### Stored items from a collection
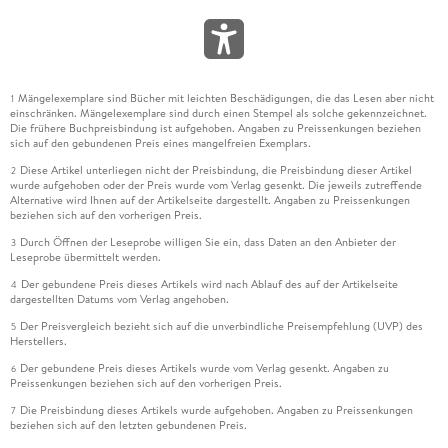
Mängelexemplare sind Bücher mit leichten Beschädigungen, die das Lesen aber nicht
1
einschränken. Mängelexemplare sind durch einen Stempel als solche gekennzeichnet.
Die frühere Buchpreisbindung ist aufgehoben. Angaben zu Preissenkungen beziehen
sich auf den gebundenen Preis eines mangelfreien Exemplars.
Diese Artikel unterliegen nicht der Preisbindung, die Preisbindung dieser Artikel
2
wurde aufgehoben oder der Preis wurde vom Verlag gesenkt. Die jeweils zutreffende
Alternative wird Ihnen auf der Artikelseite dargestellt. Angaben zu Preissenkungen
beziehen sich auf den vorherigen Preis.
Durch Öffnen der Leseprobe willigen Sie ein, dass Daten an den Anbieter der
3
Leseprobe übermittelt werden.
Der gebundene Preis dieses Artikels wird nach Ablauf des auf der Artikelseite
4
dargestellten Datums vom Verlag angehoben.
Der Preisvergleich bezieht sich auf die unverbindliche Preisempfehlung (UVP) des
5
Herstellers.
Der gebundene Preis dieses Artikels wurde vom Verlag gesenkt. Angaben zu
6
Preissenkungen beziehen sich auf den vorherigen Preis.
Die Preisbindung dieses Artikels wurde aufgehoben. Angaben zu Preissenkungen
7
beziehen sich auf den letzten gebundenen Preis.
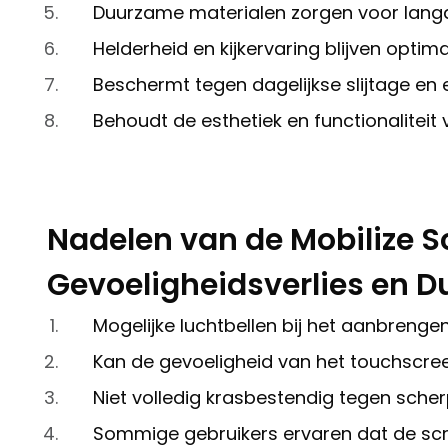
Duurzame materialen zorgen voor lang
Helderheid en kijkervaring blijven optim
Beschermt tegen dagelijkse slijtage en
Behoudt de esthetiek en functionaliteit
Nadelen van de Mobilize S
Gevoeligheidsverlies en
Mogelijke luchtbellen bij het aanbrenge
Kan de gevoeligheid van het touchscree
Niet volledig krasbestendig tegen scher
Sommige gebruikers ervaren dat de scre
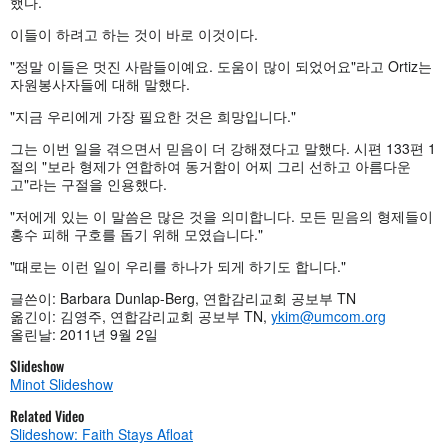
했다.
이들이 하려고 하는 것이 바로 이것이다.
"정말 이들은 멋진 사람들이예요. 도움이 많이 되었어요"라고 Ortiz는
자원봉사자들에 대해 말했다.
"지금 우리에게 가장 필요한 것은 희망입니다."
그는 이번 일을 겪으면서 믿음이 더 강해졌다고 말했다. 시편 133편 1
절의 "보라 형제가 연합하여 동거함이 어찌 그리 선하고 아름다운
고"라는 구절을 인용했다.
"저에게 있는 이 말씀은 많은 것을 의미합니다. 모든 믿음의 형제들이
홍수 피해 구호를 돕기 위해 모였습니다."
"때로는 이런 일이 우리를 하나가 되게 하기도 합니다."
글쓴이: Barbara Dunlap-Berg, 연합감리교회 공보부 TN
옮긴이: 김영주, 연합감리교회 공보부 TN,
ykim@umcom.org
올린날: 2011년 9월 2일
Slideshow
Minot Slideshow
Related Video
Slideshow: Faith Stays Afloat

### Problem to solve
Each line above is to be copied exactly, and the pictures are to be dropped.

### Response to this task
Mängelexemplare sind Bücher mit leichten Beschädigungen, die das Lesen aber nicht
1
einschränken. Mängelexemplare sind durch einen Stempel als solche gekennzeichnet.
Die frühere Buchpreisbindung ist aufgehoben. Angaben zu Preissenkungen beziehen
sich auf den gebundenen Preis eines mangelfreien Exemplars.
Diese Artikel unterliegen nicht der Preisbindung, die Preisbindung dieser Artikel
2
wurde aufgehoben oder der Preis wurde vom Verlag gesenkt. Die jeweils zutreffende
Alternative wird Ihnen auf der Artikelseite dargestellt. Angaben zu Preissenkungen
beziehen sich auf den vorherigen Preis.
Durch Öffnen der Leseprobe willigen Sie ein, dass Daten an den Anbieter der
3
Leseprobe übermittelt werden.
Der gebundene Preis dieses Artikels wird nach Ablauf des auf der Artikelseite
4
dargestellten Datums vom Verlag angehoben.
Der Preisvergleich bezieht sich auf die unverbindliche Preisempfehlung (UVP) des
5
Herstellers.
Der gebundene Preis dieses Artikels wurde vom Verlag gesenkt. Angaben zu
6
Preissenkungen beziehen sich auf den vorherigen Preis.
Die Preisbindung dieses Artikels wurde aufgehoben. Angaben zu Preissenkungen
7
beziehen sich auf den letzten gebundenen Preis.
Duurzame materialen zorgen voor lang
Helderheid en kijkervaring blijven optim
Beschermt tegen dagelijkse slijtage en
Behoudt de esthetiek en functionaliteit
Nadelen van de Mobilize S
Gevoeligheidsverlies en
Mogelijke luchtbellen bij het aanbrenge
Kan de gevoeligheid van het touchscree
Niet volledig krasbestendig tegen scher
Sommige gebruikers ervaren dat de scre
했다.
이들이 하려고 하는 것이 바로 이것이다.
"정말 이들은 멋진 사람들이예요. 도움이 많이 되었어요"라고 Ortiz는
자원봉사자들에 대해 말했다.
"지금 우리에게 가장 필요한 것은 희망입니다."
그는 이번 일을 겪으면서 믿음이 더 강해졌다고 말했다. 시편 133편 1
절의 "보라 형제가 연합하여 동거함이 어찌 그리 선하고 아름다운
고"라는 구절을 인용했다.
"저에게 있는 이 말씀은 많은 것을 의미합니다. 모든 믿음의 형제들이
홍수 피해 구호를 돕기 위해 모였습니다."
"때로는 이런 일이 우리를 하나가 되게 하기도 합니다."
글쓴이: Barbara Dunlap-Berg, 연합감리교회 공보부 TN
옮긴이: 김영주, 연합감리교회 공보부 TN,
ykim@umcom.org
올린날: 2011년 9월 2일
Slideshow
Minot Slideshow
Related Video
Slideshow: Faith Stays Afloat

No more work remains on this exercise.